General Introduction
TinyZero is a veRL-based reinforcement learning model designed to reproduce the DeepSeeK-R1 Zero's performance in countdown and multiplication tasks. Surprisingly, the program was able to achieve the same epiphanies as DeepSeeK-R1 Zero for a running cost of only $30 (less than 5 hours using 2xH200 at $6.4 per hour). Through Reinforcement Learning (RL), the 3B Base Language Model (LM) is able to autonomously develop self-validation and search capabilities. Users can experience the power and innovation of TinyZero through a simple setup and training process.
Function List
- countdown task: Supports data preparation and training processes to help models learn in countdown tasks.

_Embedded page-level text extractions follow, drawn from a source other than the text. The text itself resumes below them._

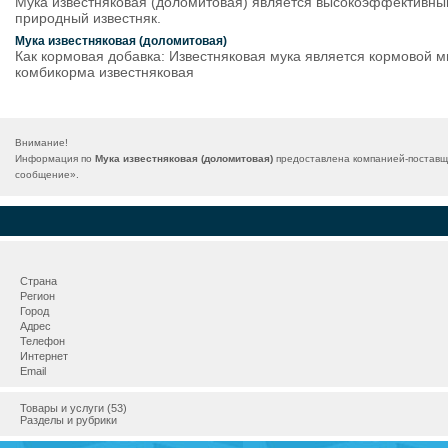
Мука известняковая (доломитовая) является высокоэффективны
природный известняк.
Мука известняковая (доломитовая)
Как кормовая добавка: Известняковая мука является кормовой м
комбикорма известняковая
Внимание!
Информация по
Мука известняковая (доломитовая)
предоставлена компанией-поставщи
сообщение
».
Страна
Регион
Город
Адрес
Телефон
Интернет
Email
Товары и услуги (53)
Разделы и рубрики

- Multiplication tasks: Supports data preparation and training processes to help models learn in multiplication tasks.
- Single GPU Support: For model parameters less than or equal to 1.5B.
- Multi-GPU Support: Models applicable to larger parameters are capable of developing sophisticated reasoning.
- Instruct Ablation: Experiments supporting the QWen-2.5-3B Instruct model.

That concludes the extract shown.